▸ Exercise materials
/---

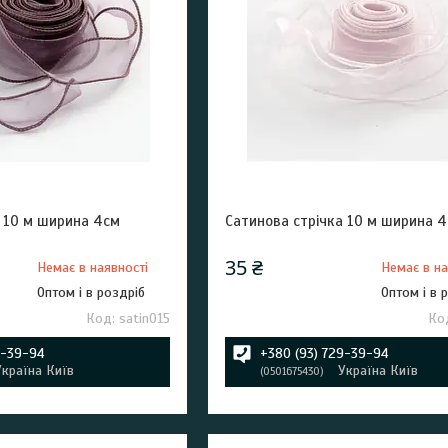
а 10 м ширина 4см
Сатинова стрічка 10 м ширина 
35 ₴
Немає в наявності
Немає в на
Оптом і в роздріб
Оптом і в 
satin015
9-39-94
+380 (93) 729-39-94
Україна Київ
Україна Київ
0501675430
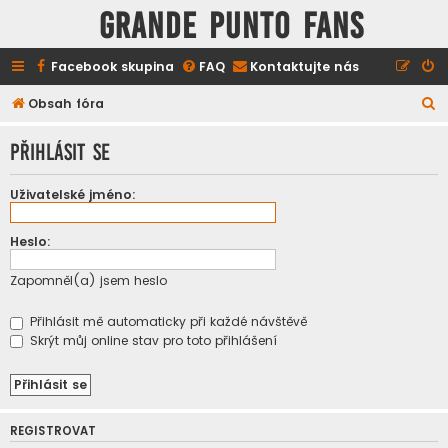
GRANDE PUNTO FANS
Facebook skupina
FAQ
Kontaktujte nás
H
Obsah fóra
l
Přihlásit se
e
d
Uživatelské jméno:
a
t
Heslo:
Zapomněl(a) jsem heslo
Přihlásit mě automaticky při každé návštěvě
Skrýt můj online stav pro toto přihlášení
REGISTROVAT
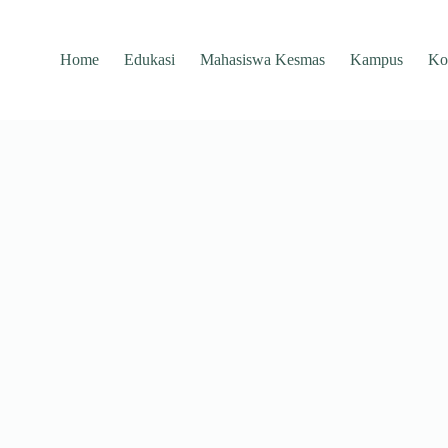
Home
Edukasi
Mahasiswa Kesmas
Kampus
Ko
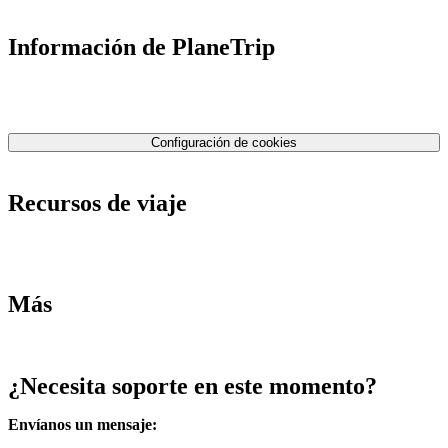
Información de PlaneTrip
Sobre Nosotros
Nuestro equipo
Contáctenos
Política de privacidad
Configuración de cookies
Términos y condiciones
Recursos de viaje
Tarifas de aviones
Consejos de tarifas bajas
Consejos de viajes
Más
Destinos
Blog
¿Necesita soporte en este momento?
Envíanos un mensaje
:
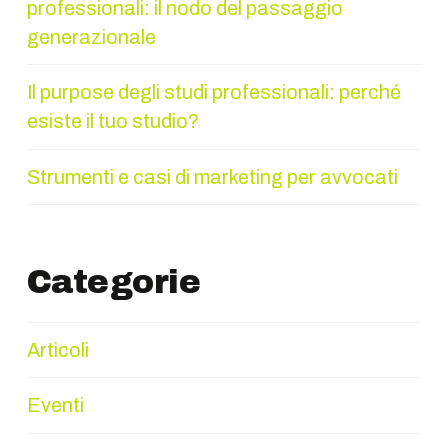
professionali: il nodo del passaggio
generazionale
Il purpose degli studi professionali: perché
esiste il tuo studio?
Strumenti e casi di marketing per avvocati
Categorie
Articoli
Eventi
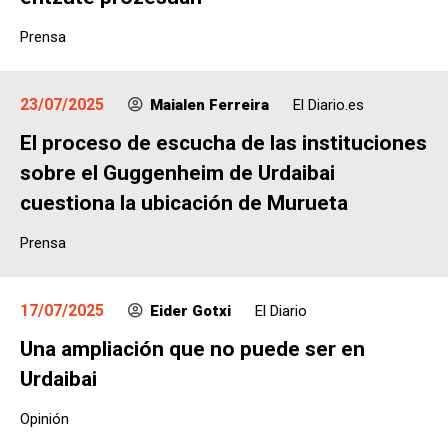
Prensa
23/07/2025
Maialen Ferreira
El Diario.es
El proceso de escucha de las instituciones
sobre el Guggenheim de Urdaibai
cuestiona la ubicación de Murueta
Prensa
17/07/2025
Eider Gotxi
El Diario
Una ampliación que no puede ser en
Urdaibai
Opinión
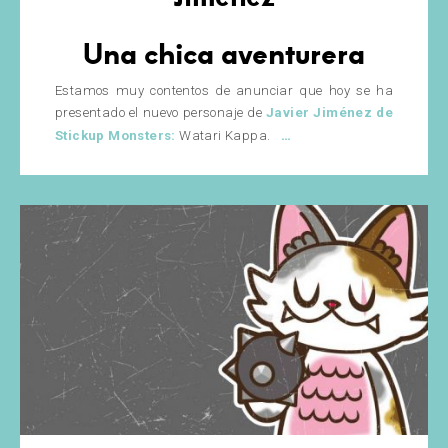
Una chica aventurera
Estamos muy contentos de anunciar que hoy se ha
presentado el nuevo personaje de
Javier Jiménez de
Watari
…
Stickup Monsters:
Watari Kappa.
Kappa,
el
nuevo
personaje
de
Javier
Jiménez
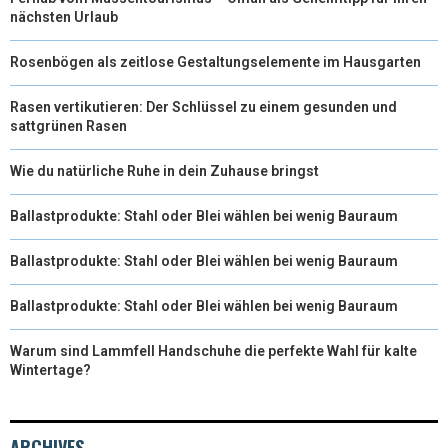
nächsten Urlaub
Rosenbögen als zeitlose Gestaltungselemente im Hausgarten
Rasen vertikutieren: Der Schlüssel zu einem gesunden und
sattgrünen Rasen
Wie du natürliche Ruhe in dein Zuhause bringst
Ballastprodukte: Stahl oder Blei wählen bei wenig Bauraum
Ballastprodukte: Stahl oder Blei wählen bei wenig Bauraum
Ballastprodukte: Stahl oder Blei wählen bei wenig Bauraum
Warum sind Lammfell Handschuhe die perfekte Wahl für kalte
Wintertage?
ARCHIVES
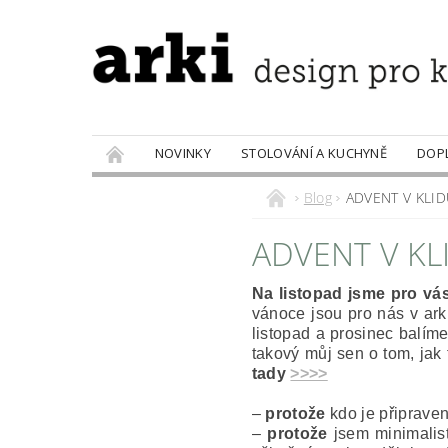
NOVINKY
STOLOVÁNÍ A KUCHYNĚ
DOP
PRODÁVANÉ ZNAČKY
DOBROTY
Blog
ADVENT V KLI
ADVENT V KL
Na listopad jsme pro vás
vánoce jsou pro nás v arki
listopad a prosinec balíme
takový můj sen o tom, jak 
tady
>>>>
–
protože
kdo je připrave
–
protože
jsem minimalist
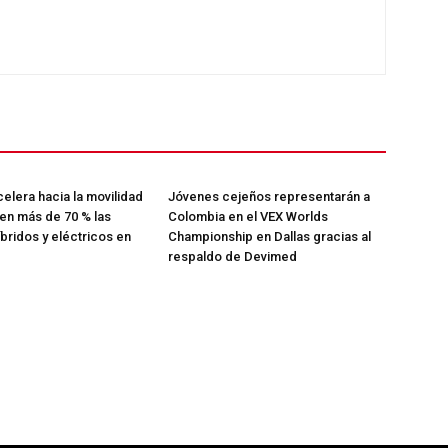
elera hacia la movilidad
Jóvenes cejeños representarán a
cen más de 70 % las
Colombia en el VEX Worlds
íbridos y eléctricos en
Championship en Dallas gracias al
respaldo de Devimed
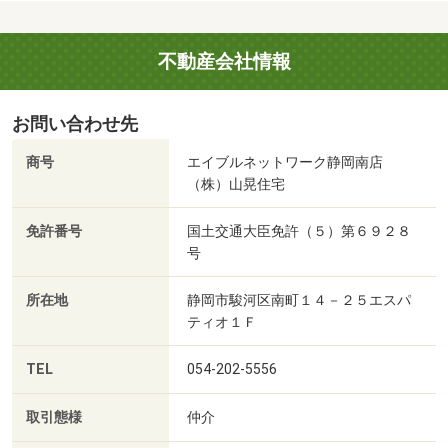
不動産会社情報
お問い合わせ先
商号
エイブルネットワーク静岡南店
（株）山晃住宅
免許番号
国土交通大臣免許（５）第６９２８
号
所在地
静岡市駿河区南町１４－２５エスパ
ティオ１Ｆ
TEL
054-202-5556
取引態様
仲介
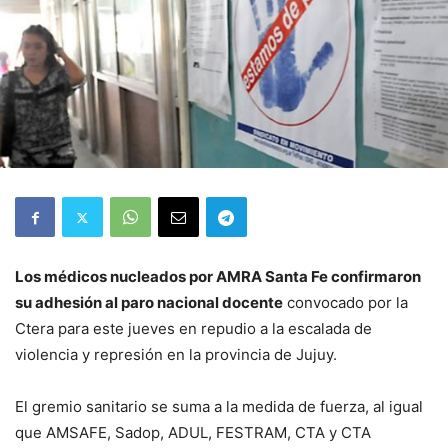
Los médicos nucleados por AMRA Santa Fe confirmaron
su adhesión al paro nacional docente
convocado por la
Ctera para este jueves en repudio a la escalada de
violencia y represión en la provincia de Jujuy.
El gremio sanitario se suma a la medida de fuerza, al igual
que AMSAFE, Sadop, ADUL, FESTRAM, CTA y CTA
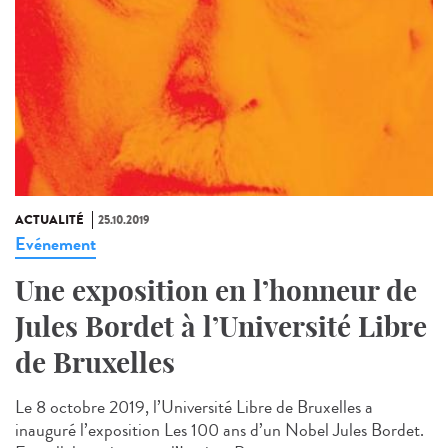
ACTUALITÉ
25.10.2019
Evénement
Une exposition en l’honneur de
Jules Bordet à l’Université Libre
de Bruxelles
Le 8 octobre 2019, l’Université Libre de Bruxelles a
inauguré l’exposition Les 100 ans d’un Nobel Jules Bordet.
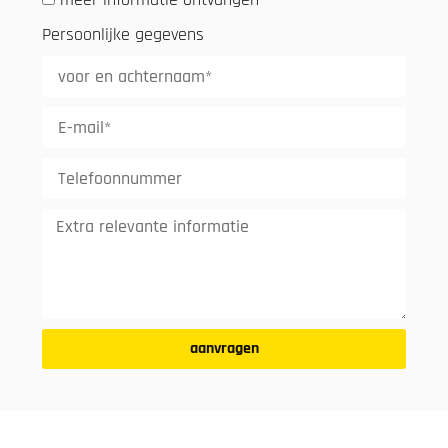
Persoonlijke gegevens
aanvragen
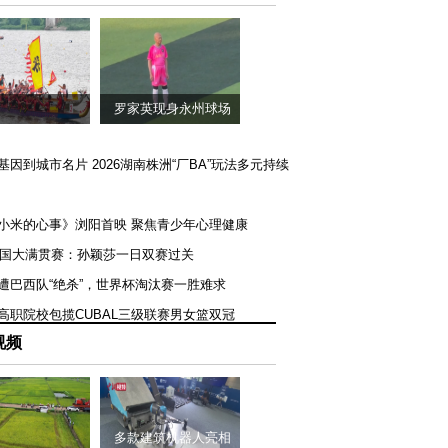
罗家英现身永州球场
矿基因到城市名片 2026湖南株洲“厂BA”玩法多元持续
《小米的心事》浏阳首映 聚焦青少年心理健康
T美国大满贯赛：孙颖莎一日双赛过关
队遭巴西队“绝杀”，世界杯淘汰赛一胜难求
一高职院校包揽CUBAL三级联赛男女篮双冠
视频
多款建筑机器人亮相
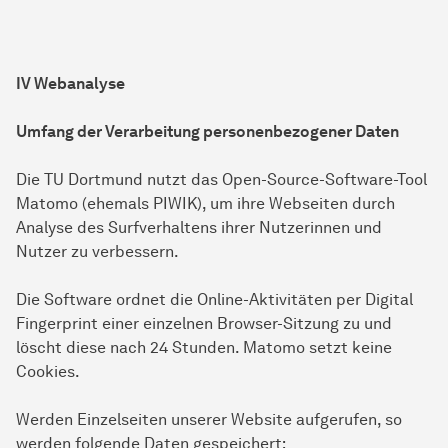
IV Webanalyse
Umfang der Verarbeitung personenbezogener Daten
Die TU Dortmund nutzt das Open-Source-Software-Tool
Matomo (ehemals PIWIK), um ihre Webseiten durch
Analyse des Surfverhaltens ihrer Nutzerinnen und
Nutzer zu verbessern.
Die Software ordnet die Online-Aktivitäten per Digital
Fingerprint einer einzelnen Browser-Sitzung zu und
löscht diese nach 24 Stunden. Matomo setzt keine
Cookies.
Werden Einzelseiten unserer Website aufgerufen, so
werden folgende Daten gespeichert:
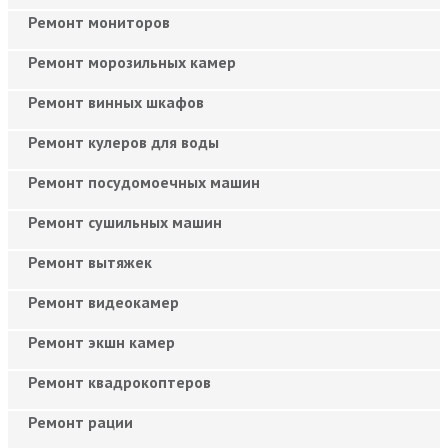
Ремонт мониторов
Ремонт морозильных камер
Ремонт винных шкафов
Ремонт кулеров для воды
Ремонт посудомоечных машин
Ремонт сушильных машин
Ремонт вытяжек
Ремонт видеокамер
Ремонт экшн камер
Ремонт квадрокоптеров
Ремонт рации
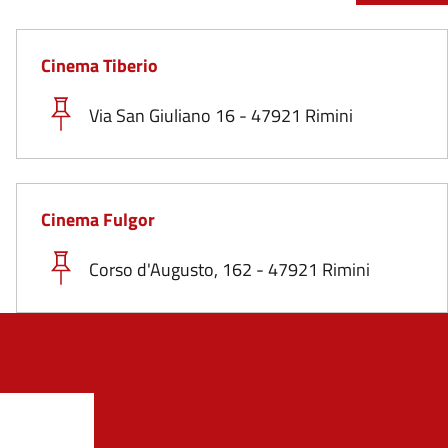
Cinema Tiberio
Via San Giuliano 16 - 47921 Rimini
Cinema Fulgor
Corso d'Augusto, 162 - 47921 Rimini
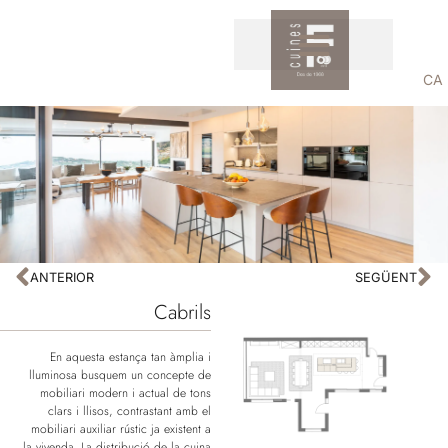
CA
ANTERIOR
SEGÜENT
Cabrils
En aquesta estança tan àmplia i
lluminosa busquem un concepte de
mobiliari modern i actual de tons
clars i llisos, contrastant amb el
mobiliari auxiliar rústic ja existent a
la vivenda. La distribució de la cuina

\---

▸ What this task involves
The entries above should be given again exactly, minus any pictures.

▸ Written solution
а 10 м ширина 4см
Сатинова стрічка 10 м ширина 
35 ₴
Немає в наявності
Немає в на
Оптом і в роздріб
Оптом і в 
satin015
9-39-94
+380 (93) 729-39-94
Україна Київ
Україна Київ
0501675430
GRANDE PUNTO FANS
Facebook skupina
FAQ
Kontaktujte nás
H
Obsah fóra
l
Přihlásit se
e
d
Uživatelské jméno:
a
t
Heslo:
Zapomněl(a) jsem heslo
Přihlásit mě automaticky při každé návštěvě
Skrýt můj online stav pro toto přihlášení
REGISTROVAT
Home
Edukasi
Mahasiswa Kesmas
Kampus
Ko
Información de PlaneTrip
Sobre Nosotros
Nuestro equipo
Contáctenos
Política de privacidad
Configuración de cookies
Términos y condiciones
Recursos de viaje
Tarifas de aviones
Consejos de tarifas bajas
Consejos de viajes
Más
Destinos
Blog
¿Necesita soporte en este momento?
Envíanos un mensaje
:
professionali: il nodo del passaggio
generazionale
Il purpose degli studi professionali: perché
esiste il tuo studio?
Strumenti e casi di marketing per avvocati
Categorie
Articoli
Eventi
Prensa
23/07/2025
Maialen Ferreira
El Diario.es
El proceso de escucha de las instituciones
sobre el Guggenheim de Urdaibai
cuestiona la ubicación de Murueta
Prensa
17/07/2025
Eider Gotxi
El Diario
Una ampliación que no puede ser en
Urdaibai
Opinión
Una chica aventurera
Estamos muy contentos de anunciar que hoy se ha
presentado el nuevo personaje de
Javier Jiménez de
Watari
…
Stickup Monsters:
Watari Kappa.
Kappa,
el
nuevo
personaje
de
Javier
Jiménez
nächsten Urlaub
Rosenbögen als zeitlose Gestaltungselemente im Hausgarten
Rasen vertikutieren: Der Schlüssel zu einem gesunden und
sattgrünen Rasen
Wie du natürliche Ruhe in dein Zuhause bringst
Ballastprodukte: Stahl oder Blei wählen bei wenig Bauraum
Ballastprodukte: Stahl oder Blei wählen bei wenig Bauraum
Ballastprodukte: Stahl oder Blei wählen bei wenig Bauraum
Warum sind Lammfell Handschuhe die perfekte Wahl für kalte
Wintertage?
ARCHIVES
NOVINKY
STOLOVÁNÍ A KUCHYNĚ
DOP
PRODÁVANÉ ZNAČKY
DOBROTY
Blog
ADVENT V KLI
ADVENT V KL
Na listopad jsme pro vás
vánoce jsou pro nás v arki
listopad a prosinec balíme
takový můj sen o tom, jak 
tady
>>>>
–
protože
kdo je připrave
–
protože
jsem minimalist
elera hacia la movilidad
Jóvenes cejeños representarán a
cen más de 70 % las
Colombia en el VEX Worlds
íbridos y eléctricos en
Championship en Dallas gracias al
respaldo de Devimed
不動産会社情報
お問い合わせ先
商号
エイブルネットワーク静岡南店
（株）山晃住宅
免許番号
国土交通大臣免許（５）第６９２８
号
所在地
静岡市駿河区南町１４－２５エスパ
ティオ１Ｆ
TEL
054-202-5556
取引態様
仲介
Los médicos nucleados por AMRA Santa Fe confirmaron
su adhesión al paro nacional docente
convocado por la
Ctera para este jueves en repudio a la escalada de
violencia y represión en la provincia de Jujuy.
El gremio sanitario se suma a la medida de fuerza, al igual
que AMSAFE, Sadop, ADUL, FESTRAM, CTA y CTA
ACTUALITÉ
25.10.2019
Evénement
Une exposition en l’honneur de
Jules Bordet à l’Université Libre
de Bruxelles
Le 8 octobre 2019, l’Université Libre de Bruxelles a
inauguré l’exposition Les 100 ans d’un Nobel Jules Bordet.
Persoonlijke gegevens
aanvragen
罗家英现身永州球场
矿基因到城市名片 2026湖南株洲“厂BA”玩法多元持续
《小米的心事》浏阳首映 聚焦青少年心理健康
T美国大满贯赛：孙颖莎一日双赛过关
队遭巴西队“绝杀”，世界杯淘汰赛一胜难求
一高职院校包揽CUBAL三级联赛男女篮双冠
视频
多款建筑机器人亮相
IV Webanalyse
Umfang der Verarbeitung personenbezogener Daten
Die TU Dortmund nutzt das Open-Source-Software-Tool
Matomo (ehemals PIWIK), um ihre Webseiten durch
Analyse des Surfverhaltens ihrer Nutzerinnen und
Nutzer zu verbessern.
Die Software ordnet die Online-Aktivitäten per Digital
Fingerprint einer einzelnen Browser-Sitzung zu und
löscht diese nach 24 Stunden. Matomo setzt keine
Cookies.
Werden Einzelseiten unserer Website aufgerufen, so
werden folgende Daten gespeichert:
Ремонт мониторов
Ремонт морозильных камер
Ремонт винных шкафов
Ремонт кулеров для воды
Ремонт посудомоечных машин
Ремонт сушильных машин
Ремонт вытяжек
Ремонт видеокамер
Ремонт экшн камер
Ремонт квадрокоптеров
Ремонт рации
Cinema Tiberio
Via San Giuliano 16 - 47921 Rimini
Cinema Fulgor
Corso d'Augusto, 162 - 47921 Rimini
CA
ANTERIOR
SEGÜENT
Cabrils
En aquesta estança tan àmplia i
lluminosa busquem un concepte de
mobiliari modern i actual de tons
clars i llisos, contrastant amb el
mobiliari auxiliar rústic ja existent a
la vivenda. La distribució de la cuina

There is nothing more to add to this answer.